On other pages of this issue you will also note with particular care, no doubt, the letter from the Cabinet of the T. S., as well as the interview given to a reporter from the Covina Citizen by Mr. Iverson L. Harris, Chairman of the Cabinet. By this you will know that the work of the T. S. is protected; that the Leader of the T. S. in his passing left no details uncared for; that the Cabinet stands united in the carrying out of his instructions, and counts on the strength and loyalty of each and all F. T. S.

In the December Forum cables conveying sympathy and loyal support to the Cabinet from England, Sweden, South Africa, Australia, together with messages from all over the United States and from Canada, will be recorded, showing the present unanimity of feeling throughout the length and breadth of the Society. And in that issue the Editors plan to include articles describing G. de P.'s literary output, his work for fraternization among Theosophists, his European lecture-tours, and perhaps giving other intimate glimpses of his years of leadership of the T. S.

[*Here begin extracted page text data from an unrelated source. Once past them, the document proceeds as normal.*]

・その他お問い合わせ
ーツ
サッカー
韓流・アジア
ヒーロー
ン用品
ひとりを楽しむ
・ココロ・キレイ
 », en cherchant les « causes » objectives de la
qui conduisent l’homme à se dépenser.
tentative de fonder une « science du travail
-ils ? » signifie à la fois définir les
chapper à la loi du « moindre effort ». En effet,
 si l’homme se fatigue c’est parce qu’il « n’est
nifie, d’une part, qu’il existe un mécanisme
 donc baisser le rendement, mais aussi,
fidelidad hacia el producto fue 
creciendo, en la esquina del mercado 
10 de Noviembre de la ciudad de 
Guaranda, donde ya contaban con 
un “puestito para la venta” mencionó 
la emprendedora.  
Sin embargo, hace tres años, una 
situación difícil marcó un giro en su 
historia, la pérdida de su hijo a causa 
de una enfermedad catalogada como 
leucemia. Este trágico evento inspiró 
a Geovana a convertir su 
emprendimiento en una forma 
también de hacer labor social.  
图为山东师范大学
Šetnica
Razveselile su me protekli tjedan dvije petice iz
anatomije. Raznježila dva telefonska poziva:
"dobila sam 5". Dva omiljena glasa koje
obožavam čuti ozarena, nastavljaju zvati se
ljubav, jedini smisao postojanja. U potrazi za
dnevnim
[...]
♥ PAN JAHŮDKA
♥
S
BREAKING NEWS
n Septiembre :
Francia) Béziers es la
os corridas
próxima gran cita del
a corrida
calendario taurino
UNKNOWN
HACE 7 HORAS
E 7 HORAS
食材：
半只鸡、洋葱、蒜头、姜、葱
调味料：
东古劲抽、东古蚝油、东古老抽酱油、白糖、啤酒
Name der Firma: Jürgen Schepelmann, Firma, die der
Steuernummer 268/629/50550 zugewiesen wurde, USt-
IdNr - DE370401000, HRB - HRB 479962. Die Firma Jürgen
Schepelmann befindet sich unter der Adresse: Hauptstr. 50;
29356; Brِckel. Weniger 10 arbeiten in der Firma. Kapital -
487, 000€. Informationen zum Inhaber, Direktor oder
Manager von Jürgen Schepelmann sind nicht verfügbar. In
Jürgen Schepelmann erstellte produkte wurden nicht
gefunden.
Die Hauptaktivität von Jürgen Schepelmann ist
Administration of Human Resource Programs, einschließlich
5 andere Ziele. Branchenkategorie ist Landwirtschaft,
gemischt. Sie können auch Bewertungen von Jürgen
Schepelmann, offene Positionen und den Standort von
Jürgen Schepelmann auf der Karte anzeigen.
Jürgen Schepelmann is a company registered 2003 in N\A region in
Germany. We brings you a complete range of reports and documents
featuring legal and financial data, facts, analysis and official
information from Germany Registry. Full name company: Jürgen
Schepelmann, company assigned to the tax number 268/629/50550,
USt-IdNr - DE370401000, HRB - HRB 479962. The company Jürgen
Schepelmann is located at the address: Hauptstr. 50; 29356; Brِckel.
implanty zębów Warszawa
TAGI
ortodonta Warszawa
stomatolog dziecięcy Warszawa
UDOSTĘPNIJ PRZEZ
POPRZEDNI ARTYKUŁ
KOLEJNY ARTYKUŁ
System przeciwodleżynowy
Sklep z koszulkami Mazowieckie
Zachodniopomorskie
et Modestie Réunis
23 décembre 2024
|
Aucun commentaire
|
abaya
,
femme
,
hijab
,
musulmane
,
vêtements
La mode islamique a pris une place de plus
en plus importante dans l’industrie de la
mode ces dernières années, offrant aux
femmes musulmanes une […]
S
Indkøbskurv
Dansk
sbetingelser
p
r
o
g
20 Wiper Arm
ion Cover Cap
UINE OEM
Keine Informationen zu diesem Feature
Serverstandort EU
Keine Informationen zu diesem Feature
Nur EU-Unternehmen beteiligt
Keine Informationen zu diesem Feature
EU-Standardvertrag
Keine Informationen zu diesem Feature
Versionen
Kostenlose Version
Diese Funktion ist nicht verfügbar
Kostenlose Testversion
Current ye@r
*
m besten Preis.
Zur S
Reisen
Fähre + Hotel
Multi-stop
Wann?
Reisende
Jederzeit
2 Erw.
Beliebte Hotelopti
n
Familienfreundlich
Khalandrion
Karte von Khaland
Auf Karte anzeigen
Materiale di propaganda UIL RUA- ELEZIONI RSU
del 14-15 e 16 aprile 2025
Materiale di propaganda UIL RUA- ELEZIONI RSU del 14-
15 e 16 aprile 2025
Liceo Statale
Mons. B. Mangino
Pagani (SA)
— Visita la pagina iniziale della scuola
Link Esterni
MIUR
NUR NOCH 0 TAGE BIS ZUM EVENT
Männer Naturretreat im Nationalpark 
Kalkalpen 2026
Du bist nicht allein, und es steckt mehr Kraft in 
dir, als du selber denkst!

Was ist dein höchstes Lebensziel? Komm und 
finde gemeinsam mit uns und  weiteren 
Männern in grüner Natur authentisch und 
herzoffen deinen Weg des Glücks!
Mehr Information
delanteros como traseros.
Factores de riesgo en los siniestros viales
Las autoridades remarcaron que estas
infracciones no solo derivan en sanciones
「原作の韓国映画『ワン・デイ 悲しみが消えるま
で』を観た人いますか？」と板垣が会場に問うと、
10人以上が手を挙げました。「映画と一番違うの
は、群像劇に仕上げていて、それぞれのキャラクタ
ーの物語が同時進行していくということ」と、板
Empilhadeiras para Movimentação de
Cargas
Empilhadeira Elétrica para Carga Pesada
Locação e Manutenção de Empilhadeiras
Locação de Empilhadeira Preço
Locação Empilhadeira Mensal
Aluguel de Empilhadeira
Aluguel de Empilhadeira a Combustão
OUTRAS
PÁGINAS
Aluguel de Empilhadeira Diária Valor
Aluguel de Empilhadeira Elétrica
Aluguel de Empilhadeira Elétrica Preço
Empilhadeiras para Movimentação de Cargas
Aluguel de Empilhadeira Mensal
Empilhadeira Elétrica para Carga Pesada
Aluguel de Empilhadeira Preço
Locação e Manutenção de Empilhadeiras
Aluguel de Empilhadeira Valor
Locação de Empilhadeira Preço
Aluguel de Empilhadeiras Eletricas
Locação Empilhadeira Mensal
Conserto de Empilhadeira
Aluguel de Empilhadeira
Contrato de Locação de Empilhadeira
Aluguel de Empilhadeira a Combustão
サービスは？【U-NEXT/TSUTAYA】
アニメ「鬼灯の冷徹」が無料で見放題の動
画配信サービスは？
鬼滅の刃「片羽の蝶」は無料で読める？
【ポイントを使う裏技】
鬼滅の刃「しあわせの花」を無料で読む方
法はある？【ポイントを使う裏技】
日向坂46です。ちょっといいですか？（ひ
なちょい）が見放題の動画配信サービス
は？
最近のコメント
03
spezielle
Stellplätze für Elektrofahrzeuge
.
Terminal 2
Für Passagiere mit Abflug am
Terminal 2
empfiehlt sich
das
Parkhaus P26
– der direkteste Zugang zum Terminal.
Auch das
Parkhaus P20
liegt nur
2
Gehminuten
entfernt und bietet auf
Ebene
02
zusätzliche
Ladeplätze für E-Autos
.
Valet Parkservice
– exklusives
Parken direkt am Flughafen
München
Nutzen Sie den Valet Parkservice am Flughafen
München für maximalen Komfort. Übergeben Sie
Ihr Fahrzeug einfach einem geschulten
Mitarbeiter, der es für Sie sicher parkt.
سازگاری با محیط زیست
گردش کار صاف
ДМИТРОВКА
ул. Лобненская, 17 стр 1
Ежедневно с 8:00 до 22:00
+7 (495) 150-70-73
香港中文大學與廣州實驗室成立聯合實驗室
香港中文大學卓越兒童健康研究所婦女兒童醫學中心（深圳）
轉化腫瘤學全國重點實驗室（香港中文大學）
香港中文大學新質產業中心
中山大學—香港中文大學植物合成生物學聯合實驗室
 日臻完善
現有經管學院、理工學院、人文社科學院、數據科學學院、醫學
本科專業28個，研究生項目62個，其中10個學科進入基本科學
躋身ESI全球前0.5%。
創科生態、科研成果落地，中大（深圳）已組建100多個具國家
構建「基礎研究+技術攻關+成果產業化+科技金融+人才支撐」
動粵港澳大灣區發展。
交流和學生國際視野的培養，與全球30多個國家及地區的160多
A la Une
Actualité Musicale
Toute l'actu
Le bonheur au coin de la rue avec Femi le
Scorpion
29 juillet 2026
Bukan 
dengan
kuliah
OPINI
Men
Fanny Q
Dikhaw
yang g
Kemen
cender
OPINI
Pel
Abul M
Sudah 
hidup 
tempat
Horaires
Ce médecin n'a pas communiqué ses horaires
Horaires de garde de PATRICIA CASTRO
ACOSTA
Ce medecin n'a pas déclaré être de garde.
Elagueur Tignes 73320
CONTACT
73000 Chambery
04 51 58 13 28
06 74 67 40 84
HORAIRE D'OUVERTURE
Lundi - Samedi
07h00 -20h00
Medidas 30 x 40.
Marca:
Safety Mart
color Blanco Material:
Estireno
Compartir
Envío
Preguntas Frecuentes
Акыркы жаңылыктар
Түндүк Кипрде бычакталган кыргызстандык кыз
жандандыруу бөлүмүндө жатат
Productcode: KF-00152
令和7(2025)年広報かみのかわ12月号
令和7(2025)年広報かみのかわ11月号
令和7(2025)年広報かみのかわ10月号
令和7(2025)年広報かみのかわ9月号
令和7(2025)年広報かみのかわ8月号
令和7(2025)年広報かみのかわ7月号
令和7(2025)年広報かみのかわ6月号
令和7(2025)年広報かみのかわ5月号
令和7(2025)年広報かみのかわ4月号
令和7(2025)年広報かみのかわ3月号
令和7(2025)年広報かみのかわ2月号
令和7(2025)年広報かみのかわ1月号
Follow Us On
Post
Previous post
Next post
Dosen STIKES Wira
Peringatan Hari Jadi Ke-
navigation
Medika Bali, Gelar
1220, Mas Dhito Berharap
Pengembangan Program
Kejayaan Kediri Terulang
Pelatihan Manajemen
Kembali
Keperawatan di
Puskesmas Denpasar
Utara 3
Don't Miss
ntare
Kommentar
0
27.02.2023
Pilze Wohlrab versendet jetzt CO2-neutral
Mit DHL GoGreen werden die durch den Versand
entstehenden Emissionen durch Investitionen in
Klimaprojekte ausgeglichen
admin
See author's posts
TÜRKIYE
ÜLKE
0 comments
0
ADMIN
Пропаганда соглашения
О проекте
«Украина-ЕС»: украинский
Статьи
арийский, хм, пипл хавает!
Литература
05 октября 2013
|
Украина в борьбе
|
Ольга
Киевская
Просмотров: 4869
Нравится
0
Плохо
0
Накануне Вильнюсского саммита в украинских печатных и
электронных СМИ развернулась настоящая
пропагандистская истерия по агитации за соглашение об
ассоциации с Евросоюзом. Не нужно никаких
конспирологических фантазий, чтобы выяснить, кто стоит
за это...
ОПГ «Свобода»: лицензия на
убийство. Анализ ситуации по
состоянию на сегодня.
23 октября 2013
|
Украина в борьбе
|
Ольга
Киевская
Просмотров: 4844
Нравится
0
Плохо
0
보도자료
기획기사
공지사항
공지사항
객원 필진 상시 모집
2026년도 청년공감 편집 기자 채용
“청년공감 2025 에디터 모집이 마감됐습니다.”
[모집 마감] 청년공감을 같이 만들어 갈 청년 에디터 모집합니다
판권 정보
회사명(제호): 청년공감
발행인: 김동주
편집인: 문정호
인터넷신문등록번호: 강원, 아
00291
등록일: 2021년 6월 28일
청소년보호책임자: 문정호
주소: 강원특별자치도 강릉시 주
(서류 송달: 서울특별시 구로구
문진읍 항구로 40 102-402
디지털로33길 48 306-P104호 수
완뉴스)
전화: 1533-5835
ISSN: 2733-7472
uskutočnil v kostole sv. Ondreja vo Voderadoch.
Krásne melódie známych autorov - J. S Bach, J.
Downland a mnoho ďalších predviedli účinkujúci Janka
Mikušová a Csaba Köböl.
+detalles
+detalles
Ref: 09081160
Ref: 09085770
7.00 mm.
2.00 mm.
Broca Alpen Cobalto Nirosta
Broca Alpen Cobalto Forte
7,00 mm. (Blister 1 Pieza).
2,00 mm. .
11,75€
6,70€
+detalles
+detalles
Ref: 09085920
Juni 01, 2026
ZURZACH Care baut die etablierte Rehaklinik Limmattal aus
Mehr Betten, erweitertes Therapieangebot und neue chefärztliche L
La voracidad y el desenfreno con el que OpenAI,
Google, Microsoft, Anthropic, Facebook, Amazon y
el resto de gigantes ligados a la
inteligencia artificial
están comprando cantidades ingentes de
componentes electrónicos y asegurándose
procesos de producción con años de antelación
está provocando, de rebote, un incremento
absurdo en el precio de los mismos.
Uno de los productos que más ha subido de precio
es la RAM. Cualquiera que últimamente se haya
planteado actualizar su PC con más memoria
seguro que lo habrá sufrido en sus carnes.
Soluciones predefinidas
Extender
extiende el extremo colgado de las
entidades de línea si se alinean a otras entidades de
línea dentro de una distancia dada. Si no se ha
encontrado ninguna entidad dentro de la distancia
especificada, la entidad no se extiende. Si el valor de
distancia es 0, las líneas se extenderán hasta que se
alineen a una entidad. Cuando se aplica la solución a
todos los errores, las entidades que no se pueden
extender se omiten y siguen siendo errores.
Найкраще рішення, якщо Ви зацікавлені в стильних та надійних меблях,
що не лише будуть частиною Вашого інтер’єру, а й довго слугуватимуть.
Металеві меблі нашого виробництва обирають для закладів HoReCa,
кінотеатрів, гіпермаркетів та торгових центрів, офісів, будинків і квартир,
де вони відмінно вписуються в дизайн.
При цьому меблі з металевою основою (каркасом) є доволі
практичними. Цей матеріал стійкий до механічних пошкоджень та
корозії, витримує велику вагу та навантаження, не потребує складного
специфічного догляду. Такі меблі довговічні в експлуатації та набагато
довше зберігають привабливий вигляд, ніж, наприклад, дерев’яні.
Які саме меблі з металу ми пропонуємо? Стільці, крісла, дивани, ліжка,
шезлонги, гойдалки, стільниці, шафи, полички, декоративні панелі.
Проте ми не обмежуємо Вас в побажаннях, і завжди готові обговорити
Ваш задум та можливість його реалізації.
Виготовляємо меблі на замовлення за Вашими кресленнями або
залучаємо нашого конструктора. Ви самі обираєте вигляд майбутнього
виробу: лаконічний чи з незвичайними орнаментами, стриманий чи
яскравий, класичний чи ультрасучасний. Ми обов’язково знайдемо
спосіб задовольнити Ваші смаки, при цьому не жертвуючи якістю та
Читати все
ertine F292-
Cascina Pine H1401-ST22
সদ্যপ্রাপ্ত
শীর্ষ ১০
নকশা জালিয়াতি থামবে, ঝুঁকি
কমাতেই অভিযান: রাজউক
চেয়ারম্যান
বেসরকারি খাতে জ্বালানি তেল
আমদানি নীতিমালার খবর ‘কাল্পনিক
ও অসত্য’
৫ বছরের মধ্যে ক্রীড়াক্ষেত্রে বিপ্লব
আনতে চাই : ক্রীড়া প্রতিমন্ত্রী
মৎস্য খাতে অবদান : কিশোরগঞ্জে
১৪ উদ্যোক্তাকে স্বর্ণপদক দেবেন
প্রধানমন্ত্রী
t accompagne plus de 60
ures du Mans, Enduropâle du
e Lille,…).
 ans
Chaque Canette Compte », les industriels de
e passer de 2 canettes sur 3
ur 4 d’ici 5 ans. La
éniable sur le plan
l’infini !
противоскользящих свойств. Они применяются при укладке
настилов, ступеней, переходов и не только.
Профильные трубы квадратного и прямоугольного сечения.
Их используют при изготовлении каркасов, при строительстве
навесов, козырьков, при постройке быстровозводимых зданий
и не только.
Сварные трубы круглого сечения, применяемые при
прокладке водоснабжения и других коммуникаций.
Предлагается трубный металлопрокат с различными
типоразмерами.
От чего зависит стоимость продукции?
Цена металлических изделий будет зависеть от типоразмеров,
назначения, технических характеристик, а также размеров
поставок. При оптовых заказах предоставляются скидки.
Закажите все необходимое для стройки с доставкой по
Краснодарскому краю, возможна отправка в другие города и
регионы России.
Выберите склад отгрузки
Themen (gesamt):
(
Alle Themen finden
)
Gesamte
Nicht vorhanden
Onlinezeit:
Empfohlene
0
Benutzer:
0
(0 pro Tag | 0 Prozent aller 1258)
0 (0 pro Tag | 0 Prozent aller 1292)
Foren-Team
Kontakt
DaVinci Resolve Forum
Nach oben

But for this issue we have his own words. Let them speak. In them let us hear his resonant and inspiring voice again. Let us meditate on them in the spirit of high impersonal love he urged us so continually to strive for. Of the one who died, so often we heard him say: Gaudet in astris, dormit in pace. Now it is he who has left us. And now we say — with what inner meaning! — he sleeps in peace; he rejoices in the stars. But his message, and the eternal message of Truth from the living Lodge of Light, the message of H. P. B. and all great Teachers of Humanity, lives. We pledge our selves to our Inner Selves that that truth shall not die.